Additionally, third party (supply chain) scanning is a good preventitive measure, but not effective in preventing zero days and flawed API logic susceptible to an RCE attack. There are no silver bullets to defend against every type of RCE, but response analysis is one of the most efficacious approaches.

When attackers are probing to check for RCE vulnerabilities, they're looking for indicators of a successful exploit. Many probing and scanning tools send a malicious request to check for system output. This could be in the form of a ls, cat, or ifconfig linux command. The commands will generate responses with unique signals that can be detected with low false positive rates.
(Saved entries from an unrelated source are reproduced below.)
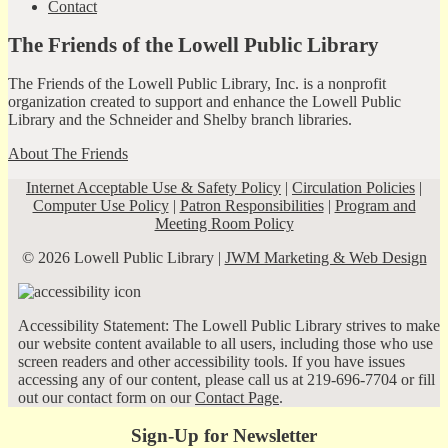
Contact
The Friends of the Lowell Public Library
The Friends of the Lowell Public Library, Inc. is a nonprofit
organization created to support and enhance the Lowell Public
Library and the Schneider and Shelby branch libraries.
About The Friends
Internet Acceptable Use & Safety Policy
|
Circulation Policies
|
Computer Use Policy
|
Patron Responsibilities
|
Program and
Meeting Room Policy
© 2026 Lowell Public Library |
JWM Marketing & Web Design
Accessibility Statement: The Lowell Public Library strives to make
our website content available to all users, including those who use
screen readers and other accessibility tools. If you have issues
accessing any of our content, please call us at 219-696-7704 or fill
out our contact form on our
Contact Page
.
Sign-Up for Newsletter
Here's an example of the ls command used in a scanning attack:

To detect this type of infrastructure probing, a LeakSignal category can be created in the policy to detect the signature of ls output.

categories:
  rce_ls_root:
    - regex: "\\broot root\\b"

note

See Policy documentation for more information on how policies work.

Additionally, response signatures can be customized to match the output of specific systems like Microsoft Exchange. The following example shows how exploitation of ProxyLogin and ProxyNotShell could be detected in the outgoing HTTP response.

categories:
  rce_ls_root:
    - regex: "\\bnt authority\/system\\b"

LeakSignal can detect response signatures across all mesh API, HTTP, gRPC and WebSocket traffic.